In a letter to the regional coroner in northwestern Ontario, Stephanie Hookimaw said relatives in Attawapiskat are still struggling to come to grips with what drove her daughter Sheridan Hookimaw, 13, to her self-inflicted death and what might be done to prevent further such suicides.
“It seems that nothing has changed in the community — it is business as usual,” Hookimaw wrote in a letter obtained by The Canadian Press. “The family and I think, however, that this death could have been prevented.”
The letter to Dr. Michael Wilson warns that other young people in Attawapiskat and in Indigenous communities elsewhere are suicidal. It also cites Health Institute statistics that First Nations girls kill themselves at an alarming rate — seven times higher than their non-aboriginal counterparts.
A coroner’s inquest, Hookimaw said, would help get at the systemic causes of the suicides.
“An inquiry could help prevent more deaths,” Hookimaw said. “Sheridan’s tragic death should not be in vain. We want to see changes in the institutions that are supposed to nourish, protect and care for our children.”
The family said it had not heard from Wilson to the letter sent two weeks ago, and he did not immediately respond to a request for comment.
Sheridan’s death in October 2015 sent shock waves through her community of about 2,100 and sparked a rash of suicide attempts and threats among her peers. The community’s declaration of a state of emergency over the issue in April 2016 led to an influx of politicians promising more mental health and other resources for the strapped town.
A similar tragic cycle has played out time and again in other remote Indigenous communities.
One politician who visited Attawapiskat at the time, New Democrat MP Charlie Angus, said Sheridan’s family has asked him to help get an inquest.

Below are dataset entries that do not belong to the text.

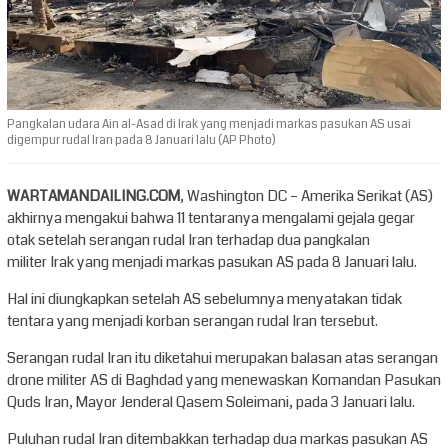
Pangkalan udara Ain al-Asad di Irak yang menjadi markas pasukan AS usai
digempur rudal Iran pada 8 Januari lalu (AP Photo)
WARTAMANDAILING.COM
, Washington DC – Amerika Serikat (AS)
akhirnya mengakui bahwa 11 tentaranya mengalami gejala gegar
otak setelah serangan rudal Iran terhadap dua pangkalan
militer Irak yang menjadi markas pasukan AS pada 8 Januari lalu.
Hal ini diungkapkan setelah AS sebelumnya menyatakan tidak
tentara yang menjadi korban serangan rudal Iran tersebut.
Serangan rudal Iran itu diketahui merupakan balasan atas serangan
drone militer AS di Baghdad yang menewaskan Komandan Pasukan
Quds Iran, Mayor Jenderal Qasem Soleimani, pada 3 Januari lalu.
Puluhan rudal Iran ditembakkan terhadap dua markas pasukan AS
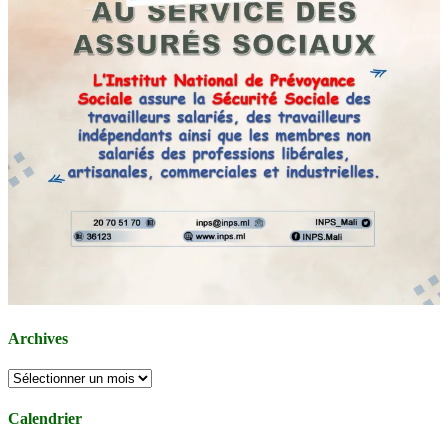
Archives
Archives
Calendrier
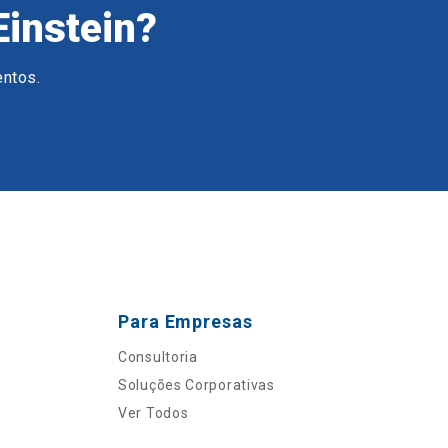
Einstein?
entos.
Para Empresas
Consultoria
Soluções Corporativas
Ver Todos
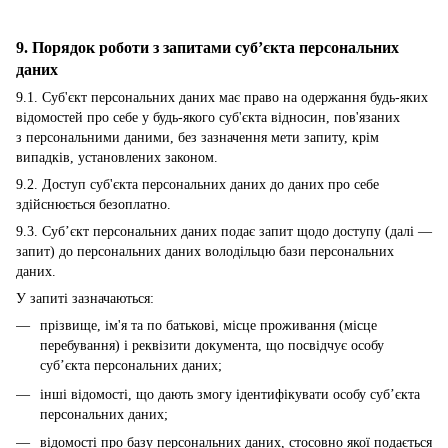
9. Порядок роботи з запитами суб’єкта персональних
даних
9.1. Суб'єкт персональних даних має право на одержання будь-яких
відомостей про себе у будь-якого суб'єкта відносин, пов'язаних
з персональними даними, без зазначення мети запиту, крім
випадків, установлених законом.
9.2. Доступ суб'єкта персональних даних до даних про себе
здійснюється безоплатно.
9.3. Суб’єкт персональних даних подає запит щодо доступу (далі —
запит) до персональних даних володільцю бази персональних
даних.
У запиті зазначаються:
прізвище, ім'я та по батькові, місце проживання (місце
перебування) і реквізити документа, що посвідчує особу
суб’єкта персональних даних;
інші відомості, що дають змогу ідентифікувати особу суб’єкта
персональних даних;
відомості про базу персональних даних, стосовно якої подається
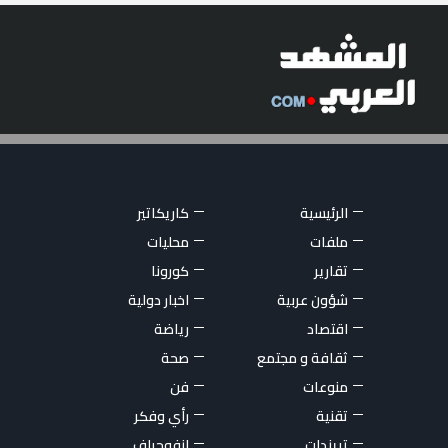
الرئيسية
كاريكاتير
ملفات
محليات
تقارير
كورونا
شؤون عربية
اخبار دولية
اقتصاد
رياضة
ثقافة و مجتمع
صحة
منوعات
فن
تقنية
رأي وفكر
تريندات
انفوجراف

“There is ample scientific evidence of the need to establish intervention protocols in the wake of a youth suicide to prevent the appearance of ‘echo’ clusters among affected peers,” said Angus, a long-time activist on behalf of his Indigenous constituents.

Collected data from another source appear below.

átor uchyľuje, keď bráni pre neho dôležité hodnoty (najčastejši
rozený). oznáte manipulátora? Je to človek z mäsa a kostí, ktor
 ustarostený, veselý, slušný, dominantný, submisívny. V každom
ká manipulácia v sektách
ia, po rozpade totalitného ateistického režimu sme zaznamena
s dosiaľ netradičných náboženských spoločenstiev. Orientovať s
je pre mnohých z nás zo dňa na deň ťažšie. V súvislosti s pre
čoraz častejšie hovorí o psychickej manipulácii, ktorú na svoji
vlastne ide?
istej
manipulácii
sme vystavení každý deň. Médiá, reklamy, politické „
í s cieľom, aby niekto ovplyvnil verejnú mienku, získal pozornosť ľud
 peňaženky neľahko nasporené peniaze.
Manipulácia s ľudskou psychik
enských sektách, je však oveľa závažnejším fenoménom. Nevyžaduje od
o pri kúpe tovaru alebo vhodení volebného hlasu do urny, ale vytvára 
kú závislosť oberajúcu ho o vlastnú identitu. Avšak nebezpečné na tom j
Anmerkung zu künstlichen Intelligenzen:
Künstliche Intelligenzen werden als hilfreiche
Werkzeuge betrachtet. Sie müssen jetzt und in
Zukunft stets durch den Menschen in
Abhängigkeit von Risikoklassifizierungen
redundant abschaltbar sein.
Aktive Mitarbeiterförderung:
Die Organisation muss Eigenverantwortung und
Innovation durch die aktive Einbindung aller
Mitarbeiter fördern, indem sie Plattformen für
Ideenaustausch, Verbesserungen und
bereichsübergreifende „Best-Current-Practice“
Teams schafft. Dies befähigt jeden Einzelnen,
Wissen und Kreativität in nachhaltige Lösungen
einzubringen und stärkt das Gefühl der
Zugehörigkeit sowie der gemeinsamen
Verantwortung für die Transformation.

At the same time, he said, the federal government has failed to put in place the “most basic resources” to prevent these clusters.
Sheridan’s family knows she was bullied, was a sickly girl with asthma and diabetes that required leaving Attawapiskat for treatment, and had no hope for the future. The issue now, they say, is that other youths in the community are dealing with similar problems and also seem to have lost hope.

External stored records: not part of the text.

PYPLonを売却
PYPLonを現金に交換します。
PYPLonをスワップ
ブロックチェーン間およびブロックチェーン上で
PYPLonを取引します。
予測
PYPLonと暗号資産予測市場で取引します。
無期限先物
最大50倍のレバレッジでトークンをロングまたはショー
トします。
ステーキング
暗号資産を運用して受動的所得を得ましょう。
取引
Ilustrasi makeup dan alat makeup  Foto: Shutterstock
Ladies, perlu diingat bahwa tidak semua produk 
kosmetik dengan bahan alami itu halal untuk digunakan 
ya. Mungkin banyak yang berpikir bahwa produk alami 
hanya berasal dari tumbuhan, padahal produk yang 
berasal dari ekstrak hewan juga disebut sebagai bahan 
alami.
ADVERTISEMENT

Jackie Hookimaw Witt, Sheridan’s aunt, said she knows similar inquests have been held in the past but said that shouldn’t be a deterrent to holding another one — a way to draw attention to the wider issues of poverty and lack of resources plaguing her community and others like it.
“We have to use the official system that’s there to keep telling our stories, our pain,” Hookimaw Witt said in an interview from Attawapiskat. “We have to keep telling our stories and make people understand what we’re going through.”